Kuniko Inoguchi, former ambassador to the U.N. Conference on Disarmament, was set to win a seat in the House of Representatives election Sunday, according to Kyodo News projections.

Inoguchi, 53, a political science professor at Sophia University in Tokyo, is ranked at the top of the ruling Liberal Democratic Party's list of candidates in the proportional representation block for Tokyo. She did not run in a single-seat district.

Inoguchi became a disarmament ambassador in Geneva in April 2002 and served for two years. She was the first Japanese academic in 40 years to assume an ambassadorial post.

Pundits widely expect Prime Minister Junichiro Koizumi to appoint Inoguchi as the new foreign minister.

"I really feel grateful," Inoguchi said after arriving at the LDP's Tokyo office at 8 p.m. and confirming TV reports assuring her of victory.

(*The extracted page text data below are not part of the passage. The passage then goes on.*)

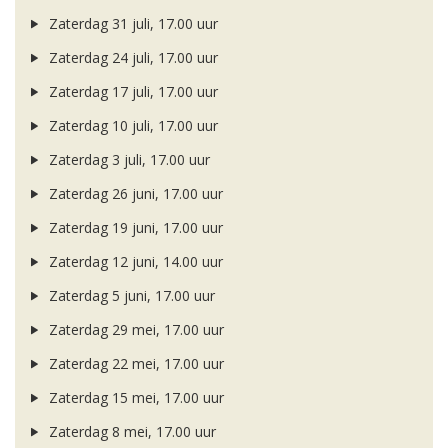
Zaterdag 31 juli, 17.00 uur
Zaterdag 24 juli, 17.00 uur
Zaterdag 17 juli, 17.00 uur
Zaterdag 10 juli, 17.00 uur
Zaterdag 3 juli, 17.00 uur
Zaterdag 26 juni, 17.00 uur
Zaterdag 19 juni, 17.00 uur
Zaterdag 12 juni, 14.00 uur
Zaterdag 5 juni, 17.00 uur
Zaterdag 29 mei, 17.00 uur
Zaterdag 22 mei, 17.00 uur
Zaterdag 15 mei, 17.00 uur
Zaterdag 8 mei, 17.00 uur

The Sophia University graduate received a doctorate in political science from Yale University in 1982 and was appointed to a number of other government positions, including a stint on the Defense Policy Review Council.

'Reform madonna' wins

SHIZUOKA (Kyodo) Former Finance Ministry bureaucrat Satsuki Katayama captured the Shizuoka No. 7 single-seat district Sunday, ousting an opponent of Prime Minister Junichiro Koizumi's postal reforms.

Katayama, 46, touted by Koizumi as a "madonna of reform" and running on the ruling Liberal Democratic Party ticket, beat independent Minoru Kiuchi, 40, a former diplomat and LDP rebel who voted against the postal reform bills, and Takuya Abe, 38, a former city assembly member of the Democratic Party of Japan.

The first female budget examiner at the Finance Ministry, Katayama quit her job in mid-August when Koizumi personally tapped her to run against Kiuchi as a "parachute candidate" in the Shizuoka district.

The Tokyo University graduate was one of more than 30 "assassin" candidates fielded by Koizumi.